Nè tale valutazione può dirsi fondata su motivazione insufficiente e contraddittoria (censura contenuta nell’ultimo paragrafo del ricorso), perchè su questo punto la sentenza è chiara e articolata ed esprime un ragionamento, che può non essere condiviso nel merito, ma che sicuramente è completo e lineare nei suoi passaggi. Del tutto eterogenee e inconferenti sono infine le altre due censure del terzo motivo, relative alla violazione della L. 29 ottobre 1982, n. 773, art. 3 e del D.Lgs. n. 509 del 1994, art. 2 che prescindono dal lungo percorso del primo e del secondo giudizio e non tengono conto della specificità della situazione determinatasi, a causa di un vistoso errore originario commesso dalla Cassa, cui si sarebbe potuto porre rimedio semplicemente coordinando l’adempimento in tempi ragionevoli della prima sentenza con la richiesta di pagamento rivolta al professionista.

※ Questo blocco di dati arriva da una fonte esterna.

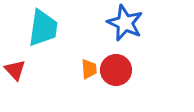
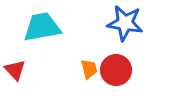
blue star: rotated 15 degrees counterclockwise
cyan trapezoid: moved 1 px left, 1 px up; rotated 108 degrees counterclockwise
orange trapezoid: rotated 10 degrees counterclockwise
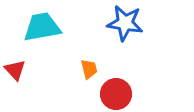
red circle: moved 24 px down
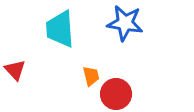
cyan trapezoid: moved 18 px right, 2 px down; rotated 84 degrees counterclockwise
orange trapezoid: moved 2 px right, 7 px down
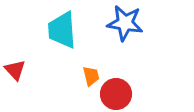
cyan trapezoid: moved 2 px right, 1 px down
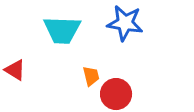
cyan trapezoid: rotated 84 degrees counterclockwise
red triangle: rotated 15 degrees counterclockwise
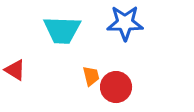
blue star: rotated 9 degrees counterclockwise
red circle: moved 7 px up
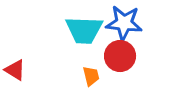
blue star: moved 1 px left; rotated 6 degrees clockwise
cyan trapezoid: moved 22 px right
red circle: moved 4 px right, 31 px up
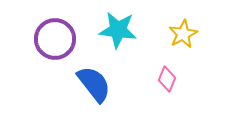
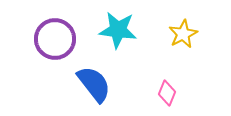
pink diamond: moved 14 px down
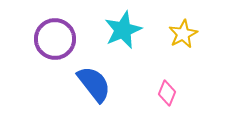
cyan star: moved 5 px right; rotated 30 degrees counterclockwise
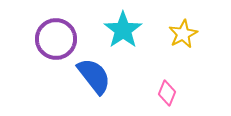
cyan star: rotated 12 degrees counterclockwise
purple circle: moved 1 px right
blue semicircle: moved 8 px up
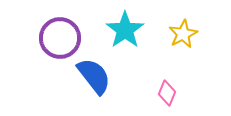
cyan star: moved 2 px right
purple circle: moved 4 px right, 1 px up
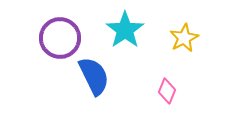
yellow star: moved 1 px right, 4 px down
blue semicircle: rotated 12 degrees clockwise
pink diamond: moved 2 px up
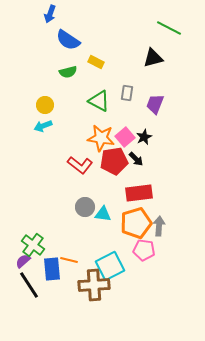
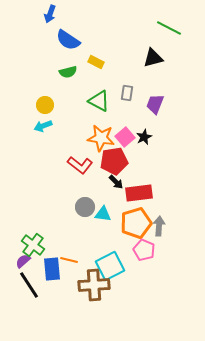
black arrow: moved 20 px left, 23 px down
pink pentagon: rotated 15 degrees clockwise
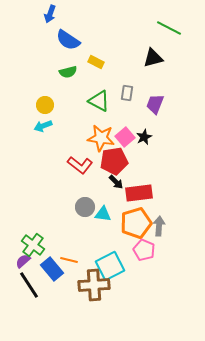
blue rectangle: rotated 35 degrees counterclockwise
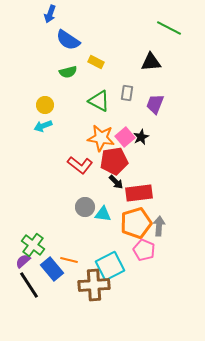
black triangle: moved 2 px left, 4 px down; rotated 10 degrees clockwise
black star: moved 3 px left
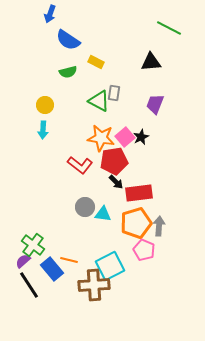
gray rectangle: moved 13 px left
cyan arrow: moved 4 px down; rotated 66 degrees counterclockwise
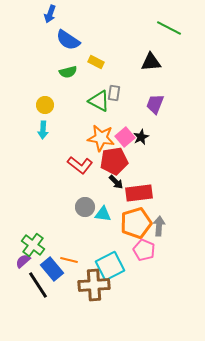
black line: moved 9 px right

Il ricorso, pertanto deve essere rigettato, con conseguente condanna del ricorrente alle spese del giudizio di legittimità.

P.Q.M.

La Corte rigetta il ricorso e condanna la Cassa alla rifusione, in favore del B., delle spese del giudizio di legittimità, che liquida in 34,00, nonchè 4.000,00 Euro per onorari, oltre IVA, CPA e spese generali.

Così deciso in Roma, nella Camera di consiglio, il 8 aprile 2010.